SAN FRANCISCO -- Google may have figured out a surefire way to get the Internet on your TV with its low-cost Chromecast dongle. But don't count Google TV out of the game just yet.
"Google TV is moving forward in a major way," Sundar Pichai told CNET after the company's press confab Wednesday morning announcing the Chromecast and the second version of theNexus 7.
Google's Chrome, Android, and Web apps leader was adamant that Google TV wasn't shuffling offstage anytime soon. "You'll see more partners announced at CES," the annual Consumer Electronics Show held in January, he said.

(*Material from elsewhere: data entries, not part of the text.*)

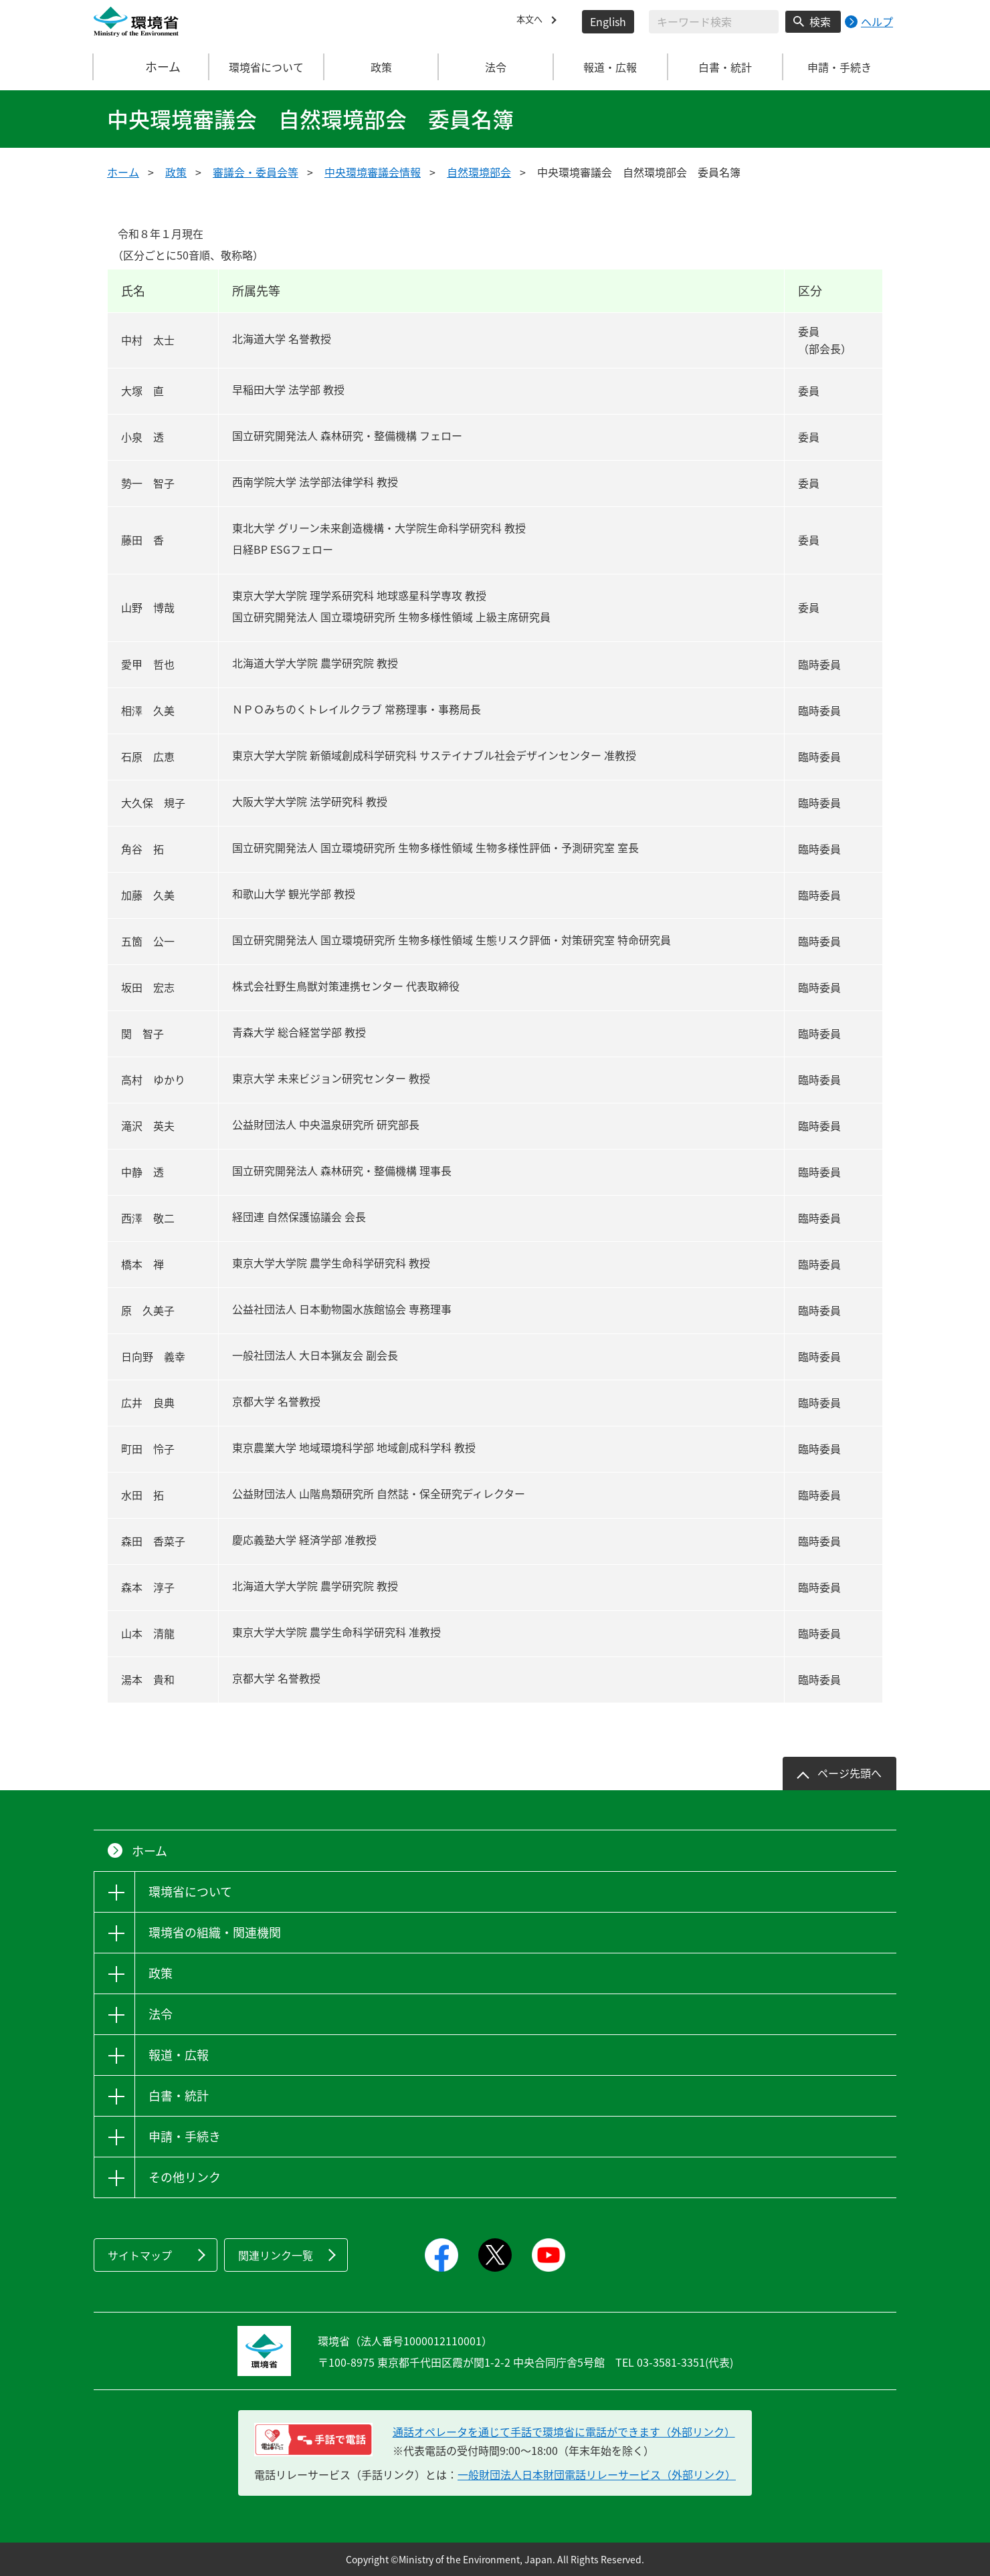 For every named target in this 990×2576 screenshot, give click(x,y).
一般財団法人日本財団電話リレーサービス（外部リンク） (597, 2474)
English (608, 21)
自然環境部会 (479, 172)
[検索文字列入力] (714, 21)
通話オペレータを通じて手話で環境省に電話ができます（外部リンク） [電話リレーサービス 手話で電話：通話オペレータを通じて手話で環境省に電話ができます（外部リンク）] (564, 2432)
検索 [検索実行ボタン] (820, 21)
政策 (176, 172)
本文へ (532, 21)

There hasn't been much noise coming from Google TV recently, but the comments aren't surprising. At its Google I/O developer conference earlier this year, the company announced that the Android-based "smart TV" system for running a mix of streaming media content, apps, and the Internet itself on your TV would get an update to Jelly Bean during Q3 of this year.
And in November 2012, the company argued that development on Google TV was "making progress".
What does that mean for the $35 Chromecast? It certainly looks like Google is pursuing a dual-pronged strategy for getting the Web "on all your screens," as Pichai emphasized several times on Wednesday. And if the version of Jelly Bean that lands on Google TV is Android 4.3, with its multiuser accounts and the restriction features those offer, parents could be taken with a TV system that allows for content control.